2nd Pitch- 140’- 5.8/ This pitch is more to grade than the first. Move right and up on the slab above without pro until you can reach a crack. Follow the nice crack for 20’, then traverse right (again) 10’ or so below a small roof using under cling holds to reach another crack. Follow this crack as it steepens through an overhang and belay below a larger roof on a small ledge where you can build a belay.
3rd Pitch- 80’- 5.8/ A fun pitch. Traverse left and low on the slab where there are more features for your feet (versus high) and climb diagonally up left until you can gain the crack to the left. Follow this feature into the corner of the roof which protects well as you take the roof to the right and mantle up onto low angled ground. Practically walk back right into a large chimney and set up belay here with large gear.
4th Pitch- 180’- 5.6R/ This can be a hard pitch to follow per the beta we had. Not that hard to explain in my opinion though.
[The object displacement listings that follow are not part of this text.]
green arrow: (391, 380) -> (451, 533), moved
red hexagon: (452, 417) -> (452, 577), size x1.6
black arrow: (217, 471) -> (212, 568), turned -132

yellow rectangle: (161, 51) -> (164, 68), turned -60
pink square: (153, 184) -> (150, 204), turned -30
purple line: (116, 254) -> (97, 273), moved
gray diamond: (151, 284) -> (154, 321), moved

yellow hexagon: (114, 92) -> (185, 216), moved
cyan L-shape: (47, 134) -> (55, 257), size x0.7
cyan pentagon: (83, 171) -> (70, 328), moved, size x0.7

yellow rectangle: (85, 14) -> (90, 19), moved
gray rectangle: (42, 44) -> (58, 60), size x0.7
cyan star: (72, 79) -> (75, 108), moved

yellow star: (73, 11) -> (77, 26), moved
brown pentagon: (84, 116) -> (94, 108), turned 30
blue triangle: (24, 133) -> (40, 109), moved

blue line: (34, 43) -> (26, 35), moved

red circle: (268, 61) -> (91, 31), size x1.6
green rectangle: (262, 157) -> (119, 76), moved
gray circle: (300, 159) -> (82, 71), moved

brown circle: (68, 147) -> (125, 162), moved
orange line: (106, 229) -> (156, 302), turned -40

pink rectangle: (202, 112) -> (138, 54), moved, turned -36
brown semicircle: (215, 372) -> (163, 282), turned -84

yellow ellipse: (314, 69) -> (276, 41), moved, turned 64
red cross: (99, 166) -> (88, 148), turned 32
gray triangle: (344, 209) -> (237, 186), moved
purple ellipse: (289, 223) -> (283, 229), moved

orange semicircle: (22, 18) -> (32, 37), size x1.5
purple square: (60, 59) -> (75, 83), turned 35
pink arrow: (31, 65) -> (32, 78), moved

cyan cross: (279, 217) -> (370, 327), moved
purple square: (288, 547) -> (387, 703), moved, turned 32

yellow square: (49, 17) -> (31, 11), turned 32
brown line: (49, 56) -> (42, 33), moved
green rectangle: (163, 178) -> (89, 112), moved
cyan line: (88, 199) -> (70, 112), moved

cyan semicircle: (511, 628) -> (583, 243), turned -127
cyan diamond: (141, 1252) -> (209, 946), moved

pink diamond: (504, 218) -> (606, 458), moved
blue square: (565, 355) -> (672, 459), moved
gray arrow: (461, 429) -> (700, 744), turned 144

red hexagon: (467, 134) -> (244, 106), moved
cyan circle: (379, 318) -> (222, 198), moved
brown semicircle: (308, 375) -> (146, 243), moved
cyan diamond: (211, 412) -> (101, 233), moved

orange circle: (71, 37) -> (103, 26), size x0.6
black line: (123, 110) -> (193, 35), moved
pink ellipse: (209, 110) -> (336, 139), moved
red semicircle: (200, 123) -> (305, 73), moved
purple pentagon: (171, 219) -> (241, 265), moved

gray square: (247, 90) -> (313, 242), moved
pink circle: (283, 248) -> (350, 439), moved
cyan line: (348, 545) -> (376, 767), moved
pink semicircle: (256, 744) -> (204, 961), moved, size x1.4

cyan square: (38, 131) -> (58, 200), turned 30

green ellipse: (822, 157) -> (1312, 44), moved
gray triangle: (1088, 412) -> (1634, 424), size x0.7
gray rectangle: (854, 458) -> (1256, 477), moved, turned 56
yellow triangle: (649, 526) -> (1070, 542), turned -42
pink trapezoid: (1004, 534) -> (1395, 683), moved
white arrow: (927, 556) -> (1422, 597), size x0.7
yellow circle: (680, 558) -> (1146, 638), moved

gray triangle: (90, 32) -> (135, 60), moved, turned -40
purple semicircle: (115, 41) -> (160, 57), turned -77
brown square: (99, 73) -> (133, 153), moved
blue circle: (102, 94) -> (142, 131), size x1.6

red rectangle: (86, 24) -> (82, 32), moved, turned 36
Climb the easy chimney until it bends right. Take off left below a bulge on face climbing. Continue to traverse left as you climb diagonally up left on suspect rock with few if any placements. Eventually you find a decent crack. Follow the crack up to a comfortable belay ledge below the nice varnished wall above.
5th Pitch- 100’- 5.7/ Pitches 5 and 6 are comprised of the best rock on the route. Traverse right into a beautiful varnished splitter crack reminiscent of the last pitch of Birdland. The wall above gives the appearance that you can do it in one push. But the original route designers thought it best split up by stopping in less than 100’, and traversing right about 15’ on obvious easy ground into a large crack, thus comfortable belay. There was a fixed station here in 2008 that was not done properly and thus we did not use it nor need it.
6th - 7th Pitch- 230’- 5.8/ By far the best pitch of climbing on Hot Flash. Handren has a photo of it in his guide book, “Red Rocks, A Climbers Guide” and as before mentioned it reminds me of the last section of the last pitch of Birdland. Move back left from which you came and re enter the crack. Climb up placing mostly wires until just under the roof above. Follow the line of least resistance to the left and into cracks that lead easily through the overhang. With a 70m rope, you can stretch this pitch out to a large bushy ledge avoiding a separate belay for the 7th pitch of 4th class scrambling. Set up belay on a tree.
8th Pitch- 180’- 5.5R/ Stay out of the corner above as it is quite mossy. Face climb to the right of the corner on your way to some trees above, almost completely solo unless you want to move further right over the arête where there appears, from above, to be some protection to place. Set up belay on a tree.
9th Pitch- 100’- 5.5/ Continue up easy ground to the base of the loose corner above.
10th Pitch- 100’- 5.7/ Head up the corner on not such good rock, but easy climbing. This last pitch lands you on a large flat spot just west of the tower summit.
Climbing Sequence II
Move east towards the saddle which serves as the top of the long before mentioned ramp. Hike down through some brush looking out for cairns that spot a left turn and exit off the ramp. If anything, go beyond the cairns just a bit before starting to down climb to avoid steeper ground. As you start to enter the water worn rock area, there is a rappel ring slung on a block down the center of the wall (2008). Take this single rope rappel and continue down climbing which includes some steep sections. It is less steep to skiers left. Eventually you come to a pine tree that you can make two single rope raps from (with an intermittent tree skiers right) or one double rope rap to the ground (photo).